R - Je pense qu'ils ont été déçus. Je le dis avec beaucoup de respect à l'égard du président Lula, qui est un grand ami de la France - et nous, nous sommes des grands amis du gouvernement brésilien. Nous avions l'habitude, nous savions qu'avec les Iraniens, on parle de tout sauf du sujet principal. Nous les avions informés et nous n'avons pas condamné leur démarche. Nous avons soutenu leur tentative - qui ne s'est pas avérée extrêmement positive -. Cela n'empêche pas que l'on continue de proposer le dialogue avec les Iraniens, et nous continuerons.
Q - La chose la plus importante c'est tout de même le nucléaire, le nucléaire iranien. N'y a-t-il pas une obsession nucléaire de la part des Occidentaux ? L'ancien président iranien Khatami et la Prix Nobel de la Paix Shirin Ebadi ont, tous les deux, regretté cette semaine en disant que les Occidentaux feraient mieux de s'occuper de la répression en Iran et de soutenir l'opposition iranienne plutôt que de s'occuper du nucléaire ?
R - Il y aussi la position de M. Karoubi qui vient de parler et qui a été merveilleusement courageux. L'opposition est symbolisée par le mouvement vert iranien. Madame Shirin Ebadi a toujours tenu ce discours. Elle est contre les sanctions, c'est une position que je comprends très bien, il ne faut pas sanctionner le peuple iranien...

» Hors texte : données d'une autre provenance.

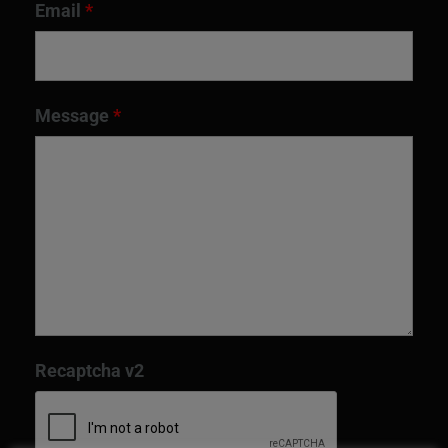
Email
*
Message
*
Recaptcha v2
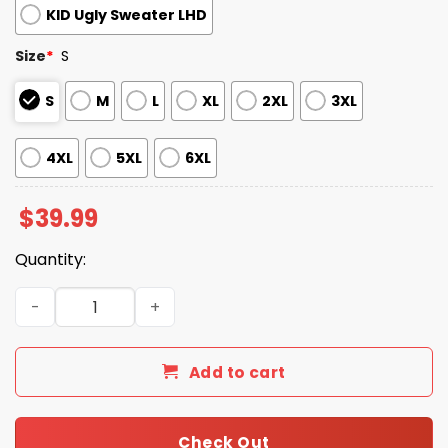
KID Ugly Sweater LHD
Size
*
S
S
M
L
XL
2XL
3XL
4XL
5XL
6XL
$
39.99
Quantity:
2025 Christmas Jaguars Festive Reindeer & Tree Ugly S
Add to cart
Check Out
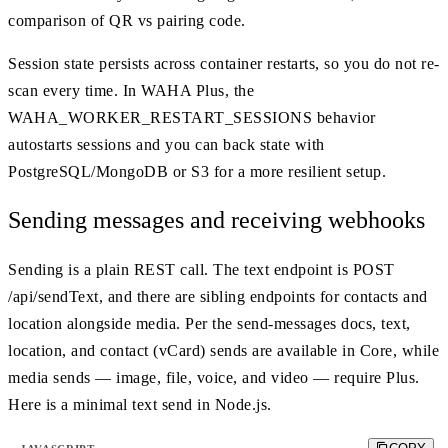
comparison of QR vs pairing code.
Session state persists across container restarts, so you do not re-
scan every time. In WAHA Plus, the
WAHA_WORKER_RESTART_SESSIONS behavior
autostarts sessions and you can back state with
PostgreSQL/MongoDB or S3 for a more resilient setup.
Sending messages and receiving webhooks
Sending is a plain REST call. The text endpoint is POST
/api/sendText, and there are sibling endpoints for contacts and
location alongside media. Per the send-messages docs, text,
location, and contact (vCard) sends are available in Core, while
media sends — image, file, voice, and video — require Plus.
Here is a minimal text send in Node.js.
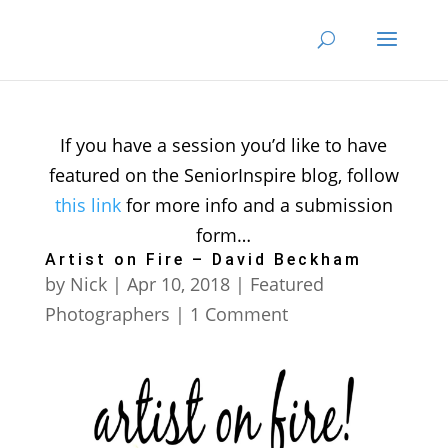
If you have a session you’d like to have
featured on the SeniorInspire blog, follow
this link
for more info and a submission
form…
Artist on Fire – David Beckham
by
Nick
|
Apr 10, 2018
|
Featured
Photographers
| 1 Comment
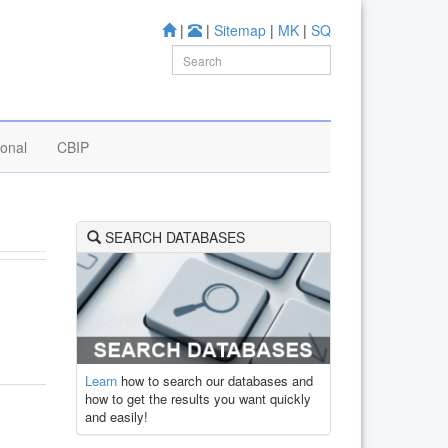
|
|
Sitemap
|
MK
|
SQ
ional
CBIP
SEARCH DATABASES
Learn
how to search our databases and
how to get the results you want quickly
and easily!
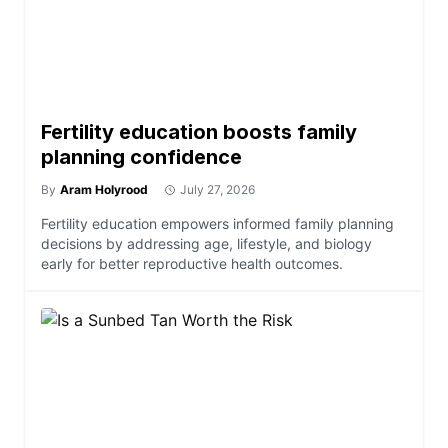
Fertility education boosts family
planning confidence
By
Aram Holyrood
July 27, 2026
Fertility education empowers informed family planning
decisions by addressing age, lifestyle, and biology
early for better reproductive health outcomes.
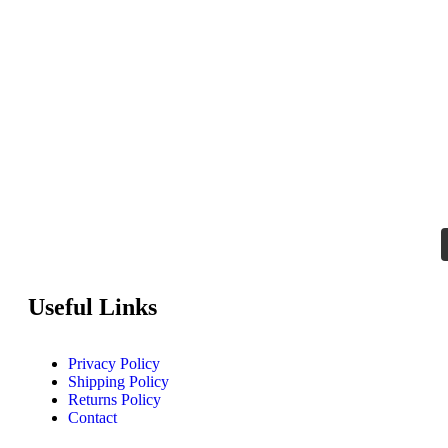
Useful Links
Privacy Policy
Shipping Policy
Returns Policy
Contact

Q - Vous êtes "chaud" pour les sanctions ?
R - Je ne suis pas enthousiaste. Mais dans le cas présent, elles sont ciblées sur le développement éventuel du nucléaire militaire et sur le développement du nucléaire en général avec des sanctions très précises, à l'encontre notamment des gardiens de la révolution qui profitent de la situation économique. Jamais ces sanctions ne visent le mouvement vert, nous sommes au contraire très proche d'eux, dans la mesure où l'on peut être proche sans ingérence, si j'ose dire.
Q - Surtout qu'en Iran, il y a une sorte de consensus autour de la question nucléaire, la plupart des Iraniens sont pour.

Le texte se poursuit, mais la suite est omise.